Stored items:

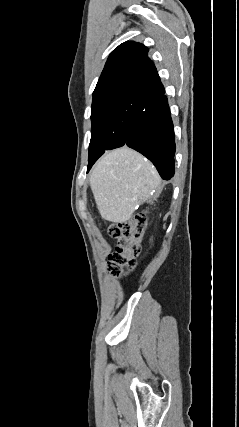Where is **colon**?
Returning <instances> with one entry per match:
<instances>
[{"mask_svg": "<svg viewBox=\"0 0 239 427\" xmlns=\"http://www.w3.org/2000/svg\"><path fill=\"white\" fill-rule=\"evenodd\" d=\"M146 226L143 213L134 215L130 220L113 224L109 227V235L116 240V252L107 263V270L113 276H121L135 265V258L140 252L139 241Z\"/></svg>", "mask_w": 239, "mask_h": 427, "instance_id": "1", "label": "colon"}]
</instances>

## Work order
Write out the data word for word. Any picture is to be skipped.

## Solution to the problem
Where is **colon**?
Returning <instances> with one entry per match:
<instances>
[{"mask_svg": "<svg viewBox=\"0 0 239 427\" xmlns=\"http://www.w3.org/2000/svg\"><path fill=\"white\" fill-rule=\"evenodd\" d=\"M146 226L143 213L134 215L130 220L113 224L109 227V235L116 240V252L107 263V270L113 276H121L135 265V258L140 252L139 241Z\"/></svg>", "mask_w": 239, "mask_h": 427, "instance_id": "1", "label": "colon"}]
</instances>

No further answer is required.